Shoko Asahara, the founder of the doomsday cult AUM Shinrikyo could escape punishment for masterminding the cult's crimes on the grounds that he is mentally unstable, the Mainichi has learned.
Asahara is on trial in the Tokyo District Court on 13 charges, including some relating to AUM's infamous Tokyo subway poison gas attack that killed 12 people, and other crimes.
His defense lawyers have asked that the guru undergo psychiatric tests and are expected to argue that Asahara has suffered a mental disorder due to his long-term detention.
If Asahara is proven to be mentally incapacitated, he will, under the Code of Criminal Procedure, escape punishment for the 13 charges, including murder.
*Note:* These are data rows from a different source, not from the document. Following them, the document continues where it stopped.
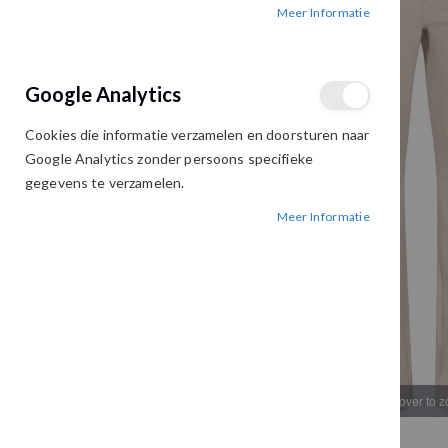
Meer Informatie
afbeeldingen-
afbeeldingen-
gallerij
gallerij
Google Analytics
Cookies die informatie verzamelen en doorsturen naar
Google Analytics zonder persoons specifieke
gegevens te verzamelen.
Meer Informatie
Hover to 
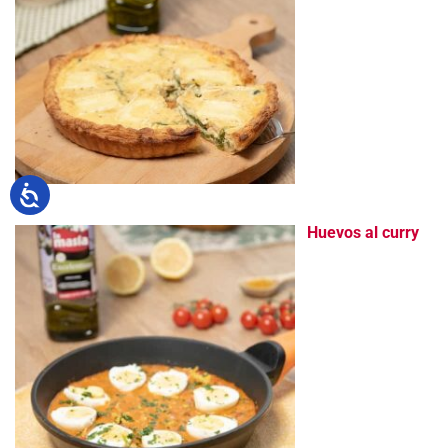
Huevos al curry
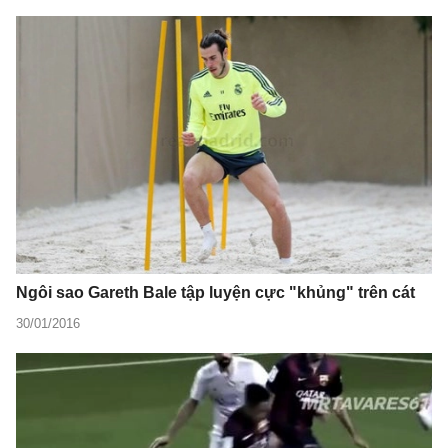
Ngôi sao Gareth Bale tập luyện cực "khủng" trên cát
30/01/2016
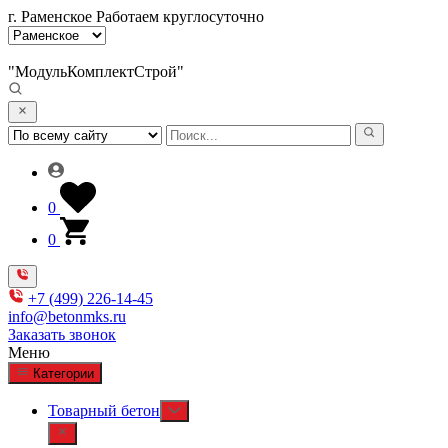
г. Раменское
Работаем круглосуточно
"МодульКомплектСтрой"
0
0
+7 (499) 226-14-45
info@betonmks.ru
Заказать звонок
Меню
Категории
Товарный бетон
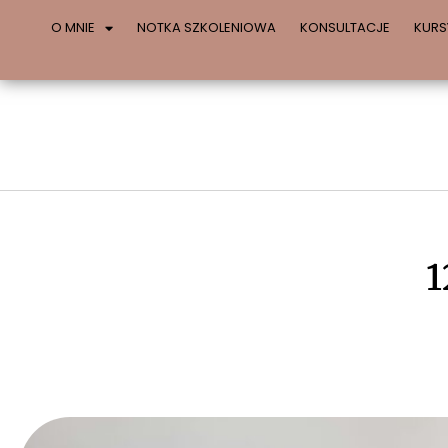
O MNIE
NOTKA SZKOLENIOWA
KONSULTACJE
KURS
1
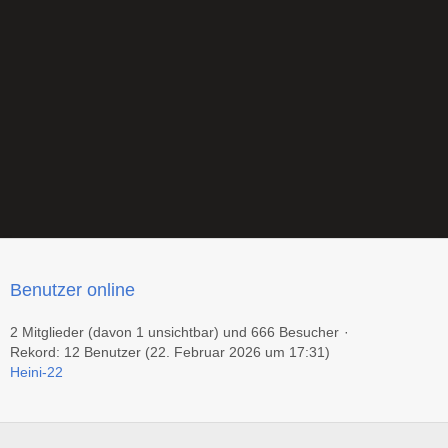
Benutzer online
2 Mitglieder (davon 1 unsichtbar) und 666 Besucher
Rekord: 12 Benutzer (
22. Februar 2026 um 17:31
)
Heini-22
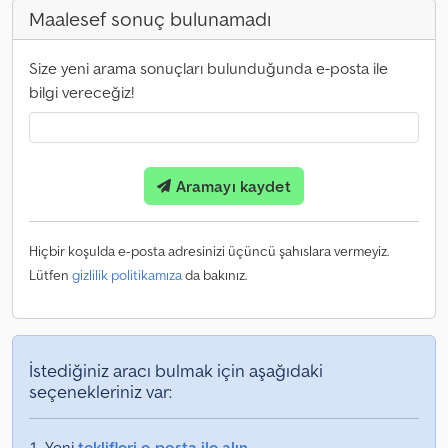
Maalesef sonuç bulunamadı
Size yeni arama sonuçları bulunduğunda e-posta ile
bilgi vereceğiz!
Aramayı kaydet
Hiçbir koşulda e-posta adresinizi üçüncü şahıslara vermeyiz.
Lütfen
gizlilik politikamıza
da bakınız.
İstediğiniz aracı bulmak için aşağıdaki
seçenekleriniz var:
Yeni
teklifleri e-posta ile alın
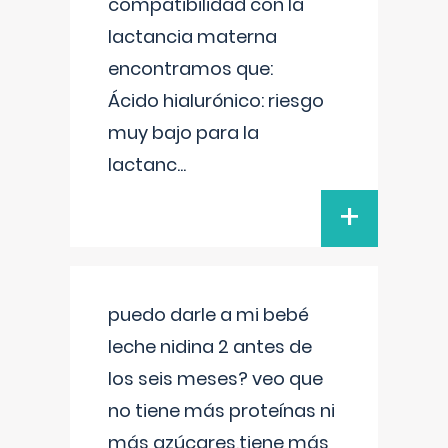
compatibilidad con la
lactancia materna
encontramos que:
Ácido hialurónico: riesgo
muy bajo para la
lactanc
...
+
puedo darle a mi bebé
leche nidina 2 antes de
los seis meses? veo que
no tiene más proteínas ni
más azúcares,tiene más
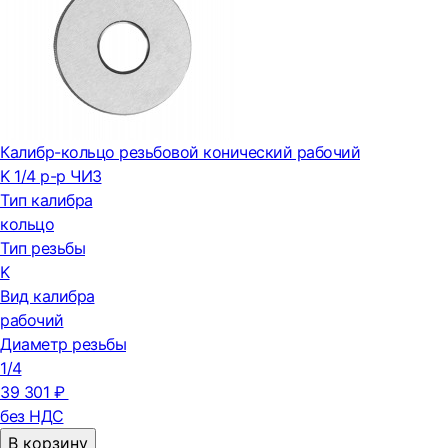
Калибр-кольцо резьбовой конический рабочий
K 1/4 р-р ЧИЗ
Тип калибра
кольцо
Тип резьбы
K
Вид калибра
рабочий
Диаметр резьбы
1/4
39 301 ₽
без НДС
В корзину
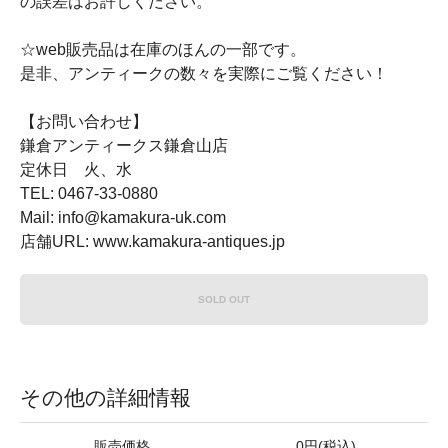
の誤差はお許しください。
☆web販売品は在庫のほんの一部です。
是非、アンティークの数々を実際にご覧ください！
【お問い合わせ】
鎌倉アンティークス鎌倉山店
定休日 火、水
TEL: 0467-33-0880
Mail: info@kamakura-uk.com
店舗URL: www.kamakura-antiques.jp
SOLD OUT
その他の詳細情報
販売価格
0円(税込)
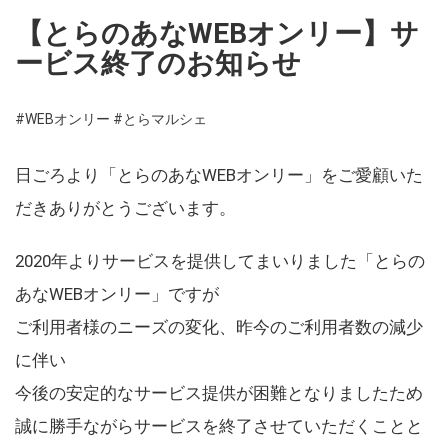
【とらのあなWEBオンリー】サ
ービス終了のお知らせ
#WEBオンリー
#とらマルシェ
日ごろより「とらのあなWEBオンリー」をご愛顧いた
だきありがとうございます。
2020年よりサービスを提供してまいりました「とらの
あなWEBオンリー」ですが
ご利用者様のニーズの変化、昨今のご利用者数の減少
に伴い
今後の安定的なサービス提供が困難となりましたため
誠に勝手ながらサービスを終了させていただくことと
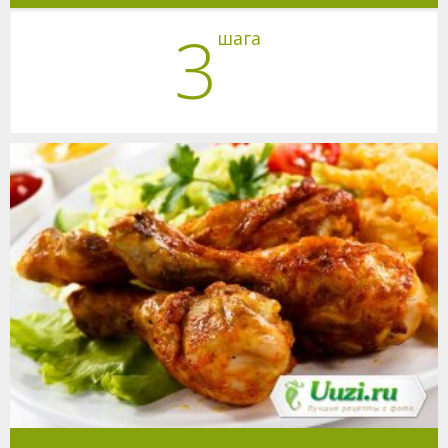
3
шага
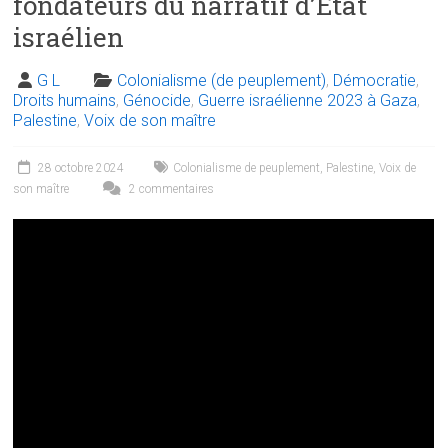
fondateurs du narratif d’État
israélien
G L
Colonialisme (de peuplement)
,
Démocratie
,
Droits humains
,
Génocide
,
Guerre israélienne 2023 à Gaza
,
Palestine
,
Voix de son maître
28 octobre 2024
Colonialisme de peuplement
,
Palestine
,
Voix de
son maître
2 commentaires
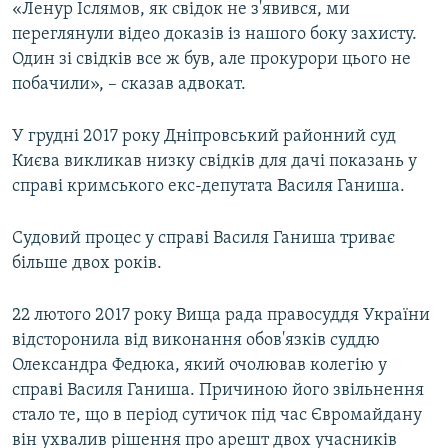
«Ленур Іслямов, як свідок не з'явився, ми
переглянули відео доказів із нашого боку захисту.
Один зі свідків все ж був, але прокурори цього не
побачили», – сказав адвокат.
У грудні 2017 року Дніпровський районний суд
Києва викликав низку свідків для дачі показань у
справі кримського екс-депутата Василя Ганиша.
Судовий процес у справі Василя Ганиша триває
більше двох років.
22 лютого 2017 року Вища рада правосуддя України
відсторонила від виконання обов'язків суддю
Олександра Федюка, який очолював колегію у
справі Василя Ганиша. Причиною його звільнення
стало те, що в період сутичок під час Євромайдану
він ухвалив рішення про арешт двох учасників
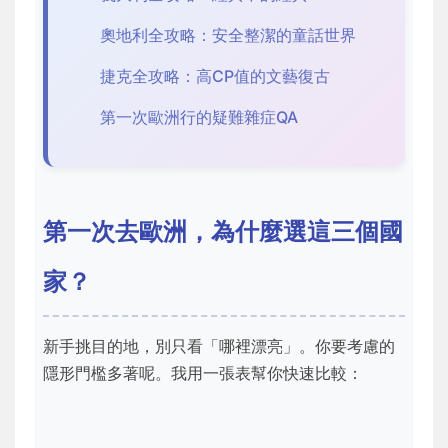
奧地利全攻略：安全整潔的童話世界
捷克全攻略：高CP值的文藝復古
第一次歐洲行的疑難雜症QA
第一次去歐洲，為什麼選這三個國
家？
新手挑目的地，別只看「哪裡漂亮」。你要考慮的
隱形門檻多著呢。我用一張表幫你快速比較：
But if he is found to have feigned mental illness, his defense will suffer a body blow. "It can save or finish (Asahara)," a member of the defense team admitted.
Asahara's trial will be halted for about six months if the court grants the lawyers' request, made nearly four years after the start of Asahara's trial. The lawyers have been criticized for apparently prolonging the trial after the courts found Asahara, whose real name is Chizuo Matsumoto, responsible for the AUM attacks during the trials of other cult members.
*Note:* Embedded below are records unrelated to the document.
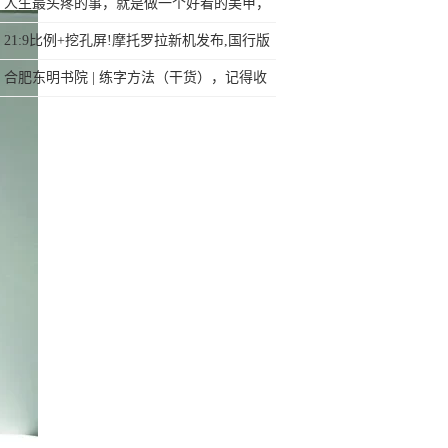
用不上！
人生最头疼的事，就是做一个好看的美甲，
不怕掉落，还能拼命干活
21:9比例+挖孔屏!摩托罗拉新机发布,国行版
6月登场
合肥东明书院 | 练字方法（干货），记得收
藏哦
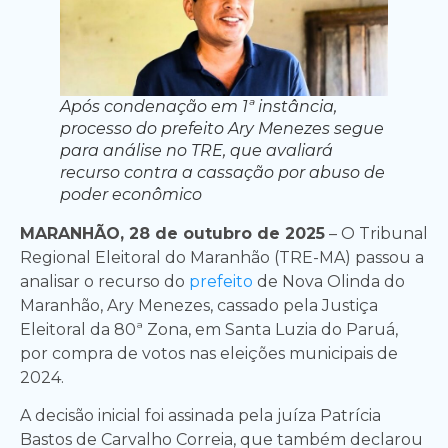
Após condenação em 1ª instância,
processo do prefeito Ary Menezes segue
para análise no TRE, que avaliará
recurso contra a cassação por abuso de
poder econômico
MARANHÃO, 28 de outubro de 2025
– O Tribunal
Regional Eleitoral do Maranhão (TRE-MA) passou a
analisar o recurso do
prefeito
de Nova Olinda do
Maranhão, Ary Menezes, cassado pela Justiça
Eleitoral da 80ª Zona, em Santa Luzia do Paruá,
por compra de votos nas eleições municipais de
2024.
A decisão inicial foi assinada pela juíza Patrícia
Bastos de Carvalho Correia, que também declarou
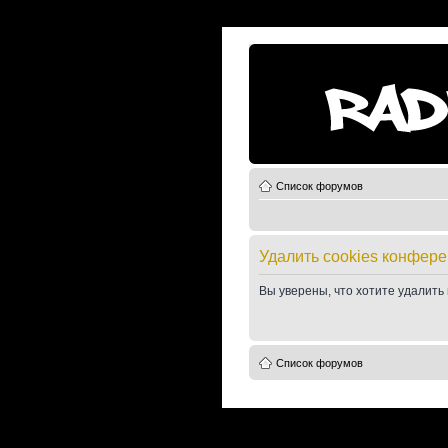
Список форумов
Удалить cookies конфер
Вы уверены, что хотите удалить
Список форумов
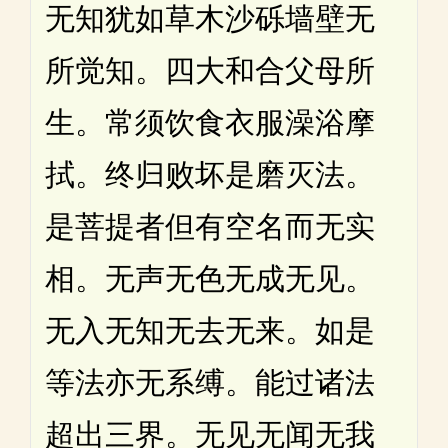
无知犹如草木沙砾墙壁无
所觉知。四大和合父母所
生。常须饮食衣服澡浴摩
拭。终归败坏是磨灭法。
是菩提者但有空名而无实
相。无声无色无成无见。
无入无知无去无来。如是
等法亦无系缚。能过诸法
超出三界。无见无闻无我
The guru has blamed his disciples for the offenses. Coinciding with the time that his trusted disciples were in turn pointing the finger at their guru during their respective trials, from around the autumn of 1996, Asahara increasingly began to act erratically in the court. His lawyers said they had been unable to fully communicate with him from around April 1997 and his mental state had reached the point where he should undergo psychiatric testing.
"It is impossible to judge whether he is capable of recognizing his current position and is fit to stand trial without undergoing expert analysis," one of the defense lawyers said.
In preparation for making the request, the lawyers have asked the court to inform them how Asahara is spending his time in his cell. The Tokyo Detention Center replied that there is nothing remarkable about his conduct.
It is likely that the defense team will file the request following the conclusion of prosecutors' arguments. Hideo Hosaki, a top psychiatrist who examined pedophile serial killer Tsutomu Miyazaki, said that the results of mental tests may trigger another round of endless debate in the court.
"You have to study everything about his behavior, not only his conduct in the courtroom but how he behaves in the detention center, to see whether he is mentally affected by his life in custody," Hosaki said.
"Moreover, he is a guru, and his background totally differs from that of normal persons on which medical judgements are based on. Whatever the result, it is a distinct possibility that the trial will run on and on."
Makoto Oda, a professor at International University of Health and Welfare in Tochigi Prefecture who examined an accused AUM member, believes Asahara should undergo the tests.
"I've heard a rumor that Matsumoto once asked his lawyers if it is possible to escape prosecution by feigning a mental disorder. So, if the mental examination can clear things up, it must be done," Oda said.